A new low-cost iPhone is coming in March—and it’s a smart move for Apple

[Photos: Flickr user Kārlis Dambrāns; Sharon McCutcheon/Unsplash]

BY Mark Sullivan3 minute read

There’s a side of Apple these days that’s less about purity and exclusivity and “think different” and more about business. Case in point is a new low-cost iPhone that’ll very likely be announced in March.

Several publications and a few analysts have already predicted that Apple will announce a new sub-$500 iPhone, which may be called either the iPhone SE 2 or the iPhone 9. My own sources near the iPhone supply chain tell me that parts production for the new phone is now ramping up.

One source believes the new phone will likely sell at $399, roughly the same price as the first iPhone SE. Analysts say Apple needs a lower-cost device to have a better chance of competing in the Indian market, which is huge but also accustomed to paying less than $200 for Android phones. The new phone, one source told me, might also bolster Apple’s phone offering in China. That market is also huge, but very competitive, and Apple has had trouble winning and keeping market share.

But Apple’s motivation for an upgraded low-cost phone might be more global. A radically lower-priced iPhone, with the right components and features, could be tempting for a whole group of people that previously couldn’t afford an iPhone. This may include younger people with less disposable income who may use cheaper Android phones and people who bought older iPhones on the used market.

In 2016, Apple released the $399 iPhone SE, which sold reasonably well, but then quietly discontinued the device in September 2018. The company took another step toward this market with 2018’s iPhone XR ($749) and 2019’s iPhone 11 ($699). Both of those phones cost considerably more than the SE, and while they offer fast processors they don’t have the same display quality of higher-priced iPhones.

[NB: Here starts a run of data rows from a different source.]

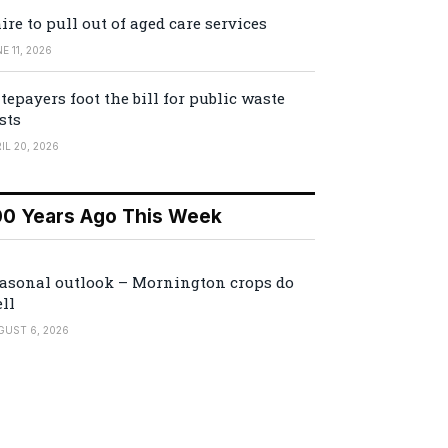
ire to pull out of aged care services
E 11, 2026
tepayers foot the bill for public waste
sts
IL 20, 2026
00 Years Ago This Week
asonal outlook – Mornington crops do
ll
GUST 6, 2026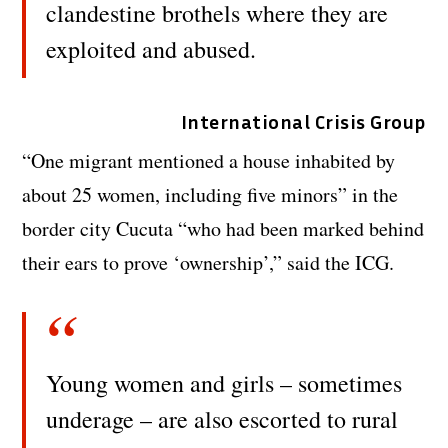
clandestine brothels where they are
exploited and abused.
International Crisis Group
“One migrant mentioned a house inhabited by
about 25 women, including five minors” in the
border city Cucuta “who had been marked behind
their ears to prove ‘ownership’,” said the ICG.
Young women and girls – sometimes
underage – are also escorted to rural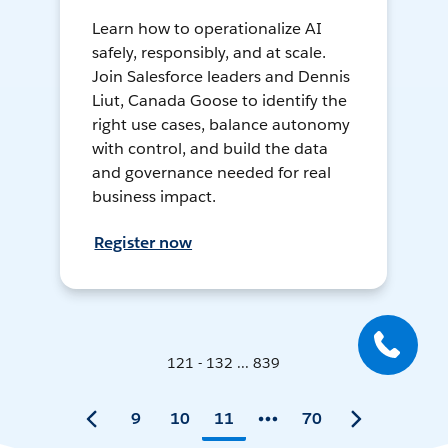
Learn how to operationalize AI
safely, responsibly, and at scale.
Join Salesforce leaders and Dennis
Liut, Canada Goose to identify the
right use cases, balance autonomy
with control, and build the data
and governance needed for real
business impact.
Register now
121 - 132 ... 839
9
10
11
70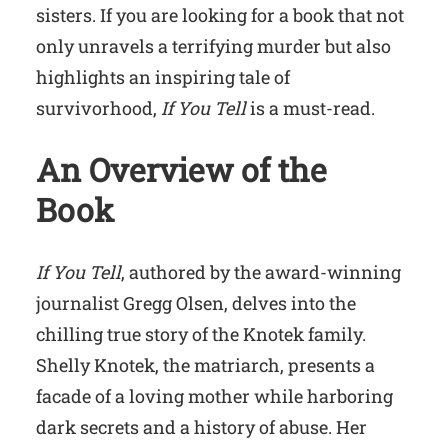
sisters. If you are looking for a book that not
only unravels a terrifying murder but also
highlights an inspiring tale of
survivorhood,
If You Tell
is a must-read.
An Overview of the
Book
If You Tell
, authored by the award-winning
journalist Gregg Olsen, delves into the
chilling true story of the Knotek family.
Shelly Knotek, the matriarch, presents a
facade of a loving mother while harboring
dark secrets and a history of abuse. Her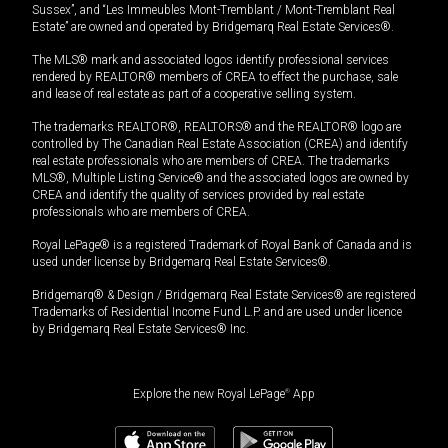
Sussex”, and “Les Immeubles Mont-Tremblant / Mont-Tremblant Real
Estate” are owned and operated by Bridgemarq Real Estate Services®.
The MLS® mark and associated logos identify professional services
rendered by REALTOR® members of CREA to effect the purchase, sale
and lease of real estate as part of a cooperative selling system.
The trademarks REALTOR®, REALTORS® and the REALTOR® logo are
controlled by The Canadian Real Estate Association (CREA) and identify
real estate professionals who are members of CREA. The trademarks
MLS®, Multiple Listing Service® and the associated logos are owned by
CREA and identify the quality of services provided by real estate
professionals who are members of CREA.
Royal LePage® is a registered Trademark of Royal Bank of Canada and is
used under license by Bridgemarq Real Estate Services®.
Bridgemarq® & Design / Bridgemarq Real Estate Services® are registered
Trademarks of Residential Income Fund L.P. and are used under licence
by Bridgemarq Real Estate Services® Inc.
Explore the new Royal LePage
®
App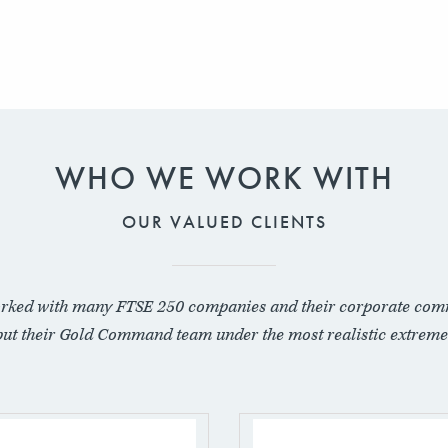
WHO WE WORK WITH
OUR VALUED CLIENTS
rked with many FTSE 250 companies and their corporate com
put their Gold Command team under the most realistic extreme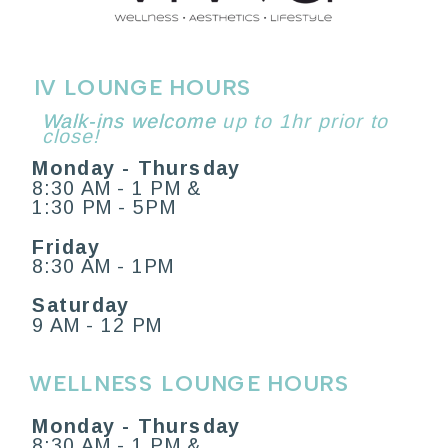
IV LOUNGE HOURS
Walk-ins welcome
Walk-ins welcome up to 1hr prior to
close!
Monday - Thursday
8:30 AM - 1 PM &
1:30 PM - 5PM
Friday
8:30 AM - 1PM
Saturday
9 AM - 12 PM
WELLNESS LOUNGE HOURS
Monday - Thursday
8:30 AM - 1 PM &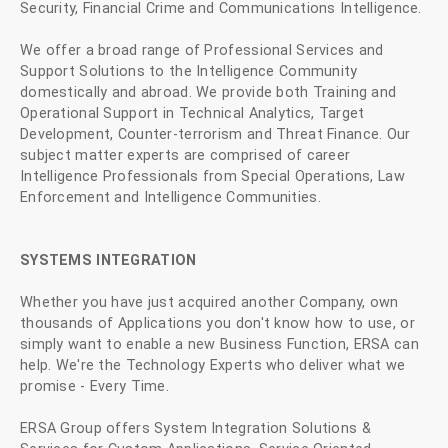
Security, Financial Crime and Communications Intelligence.
We offer a broad range of Professional Services and
Support Solutions to the Intelligence Community
domestically and abroad. We provide both Training and
Operational Support in Technical Analytics, Target
Development, Counter-terrorism and Threat Finance. Our
subject matter experts are comprised of career
Intelligence Professionals from Special Operations, Law
Enforcement and Intelligence Communities.
SYSTEMS INTEGRATION
Whether you have just acquired another Company, own
thousands of Applications you don't know how to use, or
simply want to enable a new Business Function, ERSA can
help. We're the Technology Experts who deliver what we
promise - Every Time.
ERSA Group offers System Integration Solutions &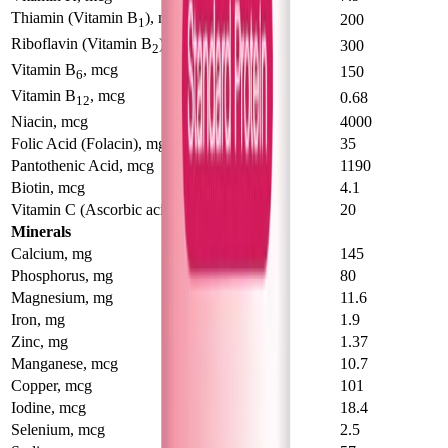
Thiamin (Vitamin B
), mcg
123
200
1
Riboflavin (Vitamin B
), mcg
194
300
2
Vitamin B
, mcg
93
150
6
Vitamin B
, mcg
0.41
0.68
12
Niacin, mcg
2500
4000
Folic Acid (Folacin), mg
23
35
Pantothenic Acid, mcg
840
1190
Biotin, mcg
2.7
4.1
Vitamin C (Ascorbic acid), mcg
14.6
20
Minerals
Calcium, mg
101
145
Phosphorus, mg
56
80
Magnesium, mg
8.9
11.6
Iron, mg
1.18
1.9
Zinc, mg
1.04
1.37
Manganese, mcg
6.5
10.7
Copper, mcg
83
101
Iodine, mcg
22
18.4
Selenium, mcg
2.9
2.5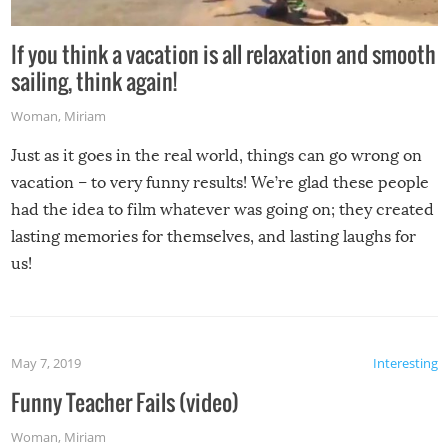
If you think a vacation is all relaxation and smooth
sailing, think again!
Woman
,
Miriam
Just as it goes in the real world, things can go wrong on
vacation – to very funny results! We’re glad these people
had the idea to film whatever was going on; they created
lasting memories for themselves, and lasting laughs for
us!
May 7, 2019
Interesting
Funny Teacher Fails (video)
Woman
,
Miriam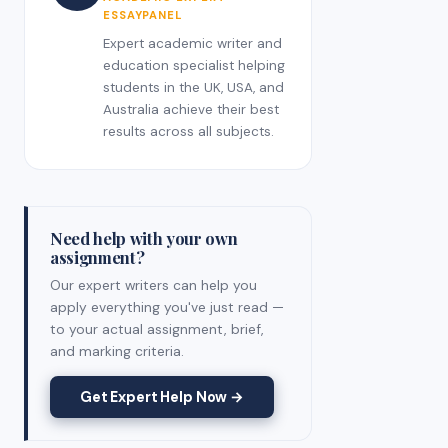
ESSAYPANEL
Expert academic writer and
education specialist helping
students in the UK, USA, and
Australia achieve their best
results across all subjects.
Need help with your own
assignment?
Our expert writers can help you
apply everything you've just read —
to your actual assignment, brief,
and marking criteria.
Get Expert Help Now →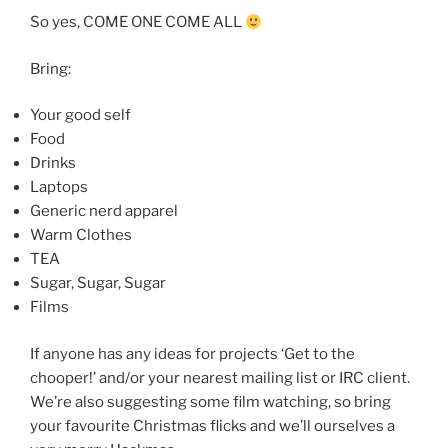
So yes, COME ONE COME ALL
Bring:
Your good self
Food
Drinks
Laptops
Generic nerd apparel
Warm Clothes
TEA
Sugar, Sugar, Sugar
Films
If anyone has any ideas for projects ‘Get to the
chooper!’ and/or your nearest mailing list or IRC client.
We’re also suggesting some film watching, so bring
your favourite Christmas flicks and we’ll ourselves a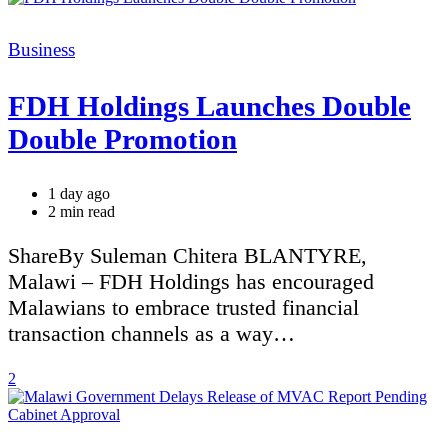
Categories
Business
FDH Holdings Launches Double
Double Promotion
1 day ago
Estimated
2 min read
read
time
ShareBy Suleman Chitera BLANTYRE,
Malawi – FDH Holdings has encouraged
Malawians to embrace trusted financial
transaction channels as a way…
2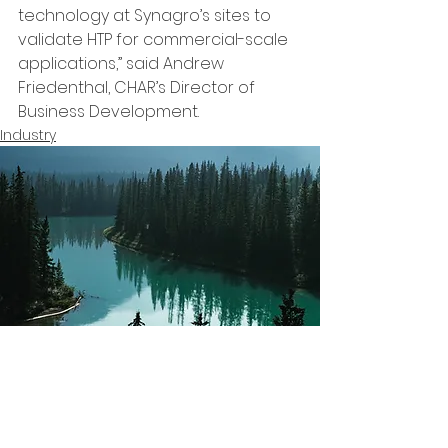
technology at Synagro’s sites to 
validate HTP for commercial-scale 
applications,” said Andrew 
Friedenthal, CHAR’s Director of 
Business Development. 
Industry
Subscribe to our
Yes Express
Newsletter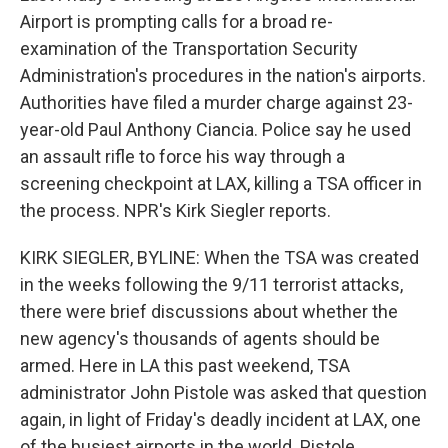
Airport is prompting calls for a broad re-
examination of the Transportation Security
Administration's procedures in the nation's airports.
Authorities have filed a murder charge against 23-
year-old Paul Anthony Ciancia. Police say he used
an assault rifle to force his way through a
screening checkpoint at LAX, killing a TSA officer in
the process. NPR's Kirk Siegler reports.
KIRK SIEGLER, BYLINE: When the TSA was created
in the weeks following the 9/11 terrorist attacks,
there were brief discussions about whether the
new agency's thousands of agents should be
armed. Here in LA this past weekend, TSA
administrator John Pistole was asked that question
again, in light of Friday's deadly incident at LAX, one
of the busiest airports in the world. Pistole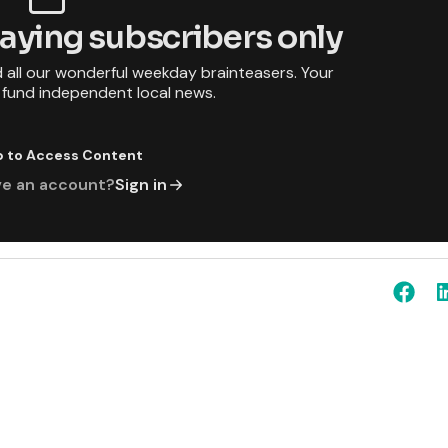
 paying subscribers only
d all our wonderful weekday brainteasers. Your
p fund independent local news.
p to Access Content
ve an account?
Sign in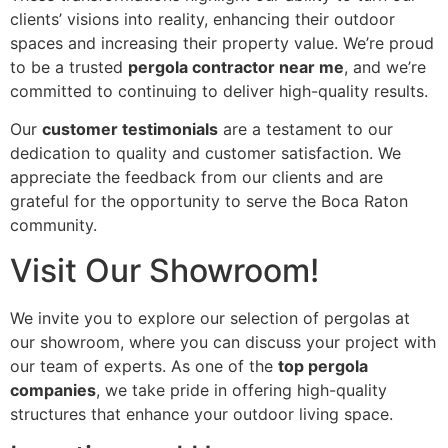
clients’ visions into reality, enhancing their outdoor
spaces and increasing their property value. We’re proud
to be a trusted
pergola contractor near me
, and we’re
committed to continuing to deliver high-quality results.
Our
customer testimonials
are a testament to our
dedication to quality and customer satisfaction. We
appreciate the feedback from our clients and are
grateful for the opportunity to serve the Boca Raton
community.
Visit Our Showroom!
We invite you to explore our selection of pergolas at
our showroom, where you can discuss your project with
our team of experts. As one of the
top pergola
companies
, we take pride in offering high-quality
structures that enhance your outdoor living space.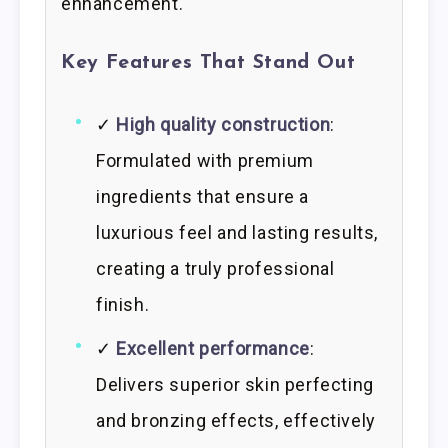
enhancement.
Key Features That Stand Out
✓
High quality construction
:
Formulated with premium
ingredients that ensure a
luxurious feel and lasting results,
creating a truly professional
finish.
✓
Excellent performance
:
Delivers superior skin perfecting
and bronzing effects, effectively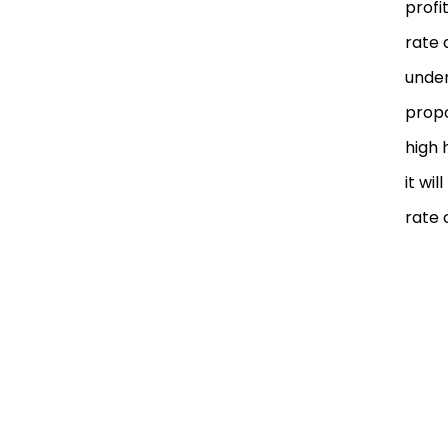
profi
rate 
under
propo
high 
it wi
rate 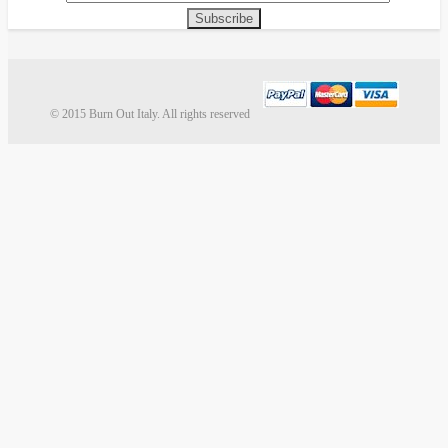
Subscribe
© 2015 Burn Out Italy. All rights reserved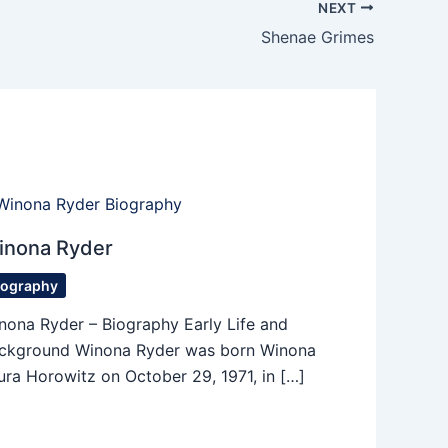
NEXT
Shenae Grimes
inona Ryder
iography
nona Ryder – Biography Early Life and
ckground Winona Ryder was born Winona
ura Horowitz on October 29, 1971, in […]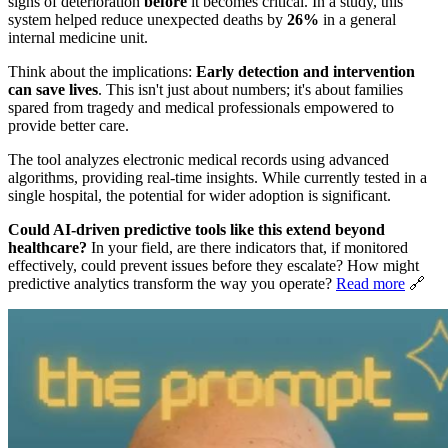
signs of deterioration
before
it becomes critical. In a study, this
system helped reduce unexpected deaths by
26%
in a general
internal medicine unit.
Think about the implications:
Early detection and intervention
can save lives
. This isn't just about numbers; it's about families
spared from tragedy and medical professionals empowered to
provide better care.
The tool analyzes electronic medical records using advanced
algorithms, providing real-time insights. While currently tested in a
single hospital, the potential for wider adoption is significant.
Could AI-driven predictive tools like this extend beyond
healthcare?
In your field, are there indicators that, if monitored
effectively, could prevent issues before they escalate? How might
predictive analytics transform the way you operate?
Read more
🔗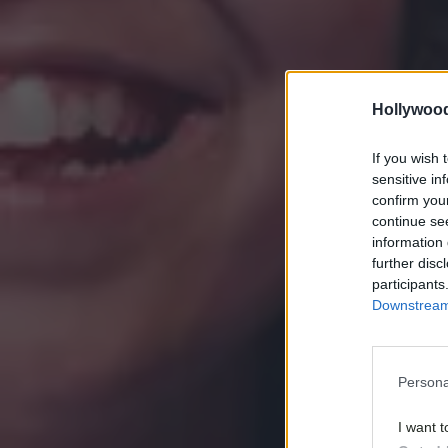
Hollywoo
If you wish 
sensitive in
confirm you
continue se
information 
further disc
participants
Downstream 
Persona
I want t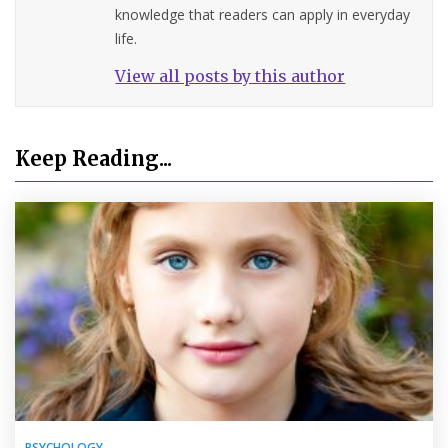
knowledge that readers can apply in everyday
life.
View all posts by this author
Keep Reading...
PSYCHOLOGY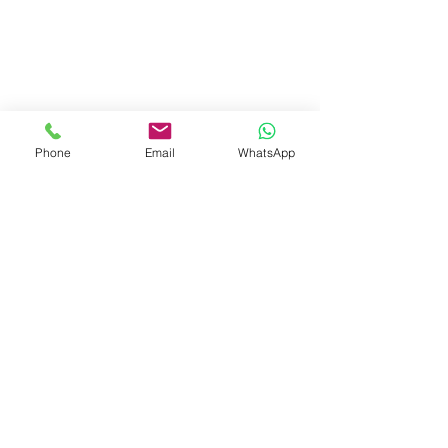
Phone
Email
WhatsApp
Visit Us
Dave's Tiles Ltd
Unit 1, Wheeler Hub Drive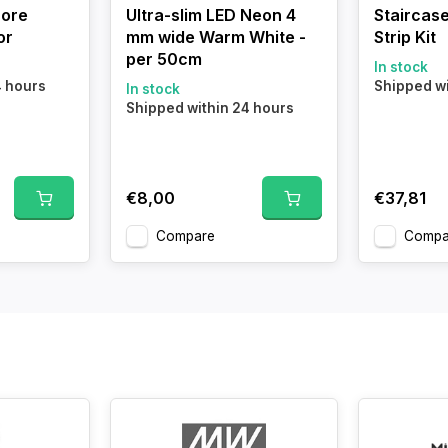
core
Ultra-slim LED Neon 4
Staircase
or
mm wide Warm White -
Strip Kit
per 50cm
In stock
4 hours
Shipped wi
In stock
Shipped within 24 hours
€8,00
€37,81
Compare
Compa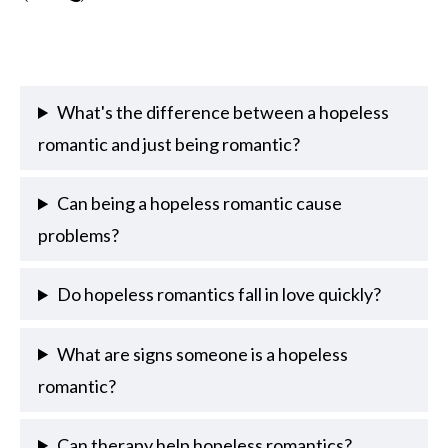
What's the difference between a hopeless
romantic and just being romantic?
Can being a hopeless romantic cause
problems?
Do hopeless romantics fall in love quickly?
What are signs someone is a hopeless
romantic?
Can therapy help hopeless romantics?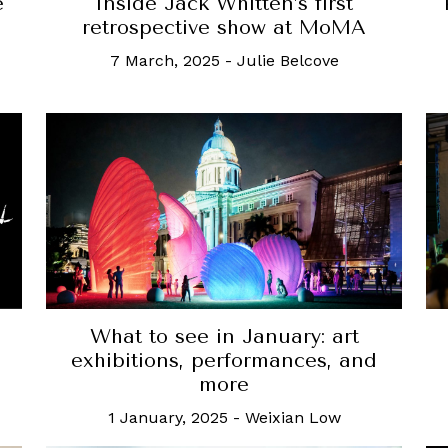
e
Inside Jack Whitten’s first
retrospective show at MoMA
7 March, 2025
-
Julie Belcove
What to see in January: art
exhibitions, performances, and
more
1 January, 2025
-
Weixian Low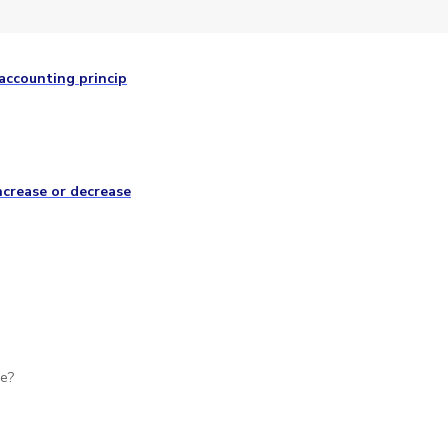
accounting princip
ncrease or decrease
se?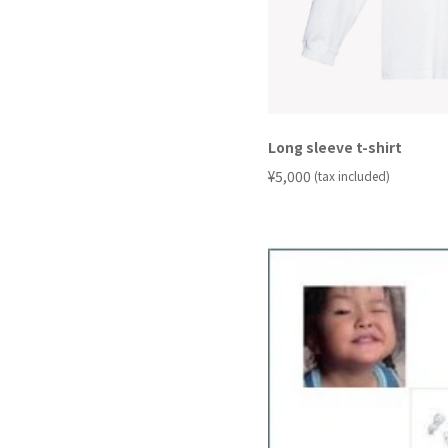
Long sleeve t-shirt
​ ​
¥5,000
(tax included)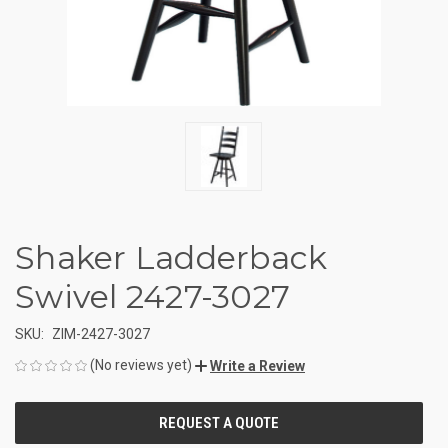
Shaker Ladderback
Swivel 2427-3027
SKU:
ZIM-2427-3027
(No reviews yet)
Write a Review
CURRENT
STOCK:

The new low-priced phone is expected to take a similar, scaled-back approach. It’ll very likely rely on components Apple has been using for years, like the fingerprint reader built into the physical home button. The new phone probably won’t use the FaceID facial recognition technology, which involves a relatively expensive laser chip and sensor. Apple will be able to cut costs by reusing a phone design, possibly one borrowed from the iPhone 8. The new phone is expected to have a 4.9-inch display.

The main idea of the SE 2/iPhone 9 is not to bowl consumers over with premium features, but to pull them inside the big tent of the Apple ecosystem. Apple says that it already has well more than a billion iOS devices active in the wild. If you think of all those devices as little vending machines for Apple services like Apple Music and Apple TV, it likely wants to put many more of its phones in people’s hands. Apple says it aims to sell 200 million iPhones this year.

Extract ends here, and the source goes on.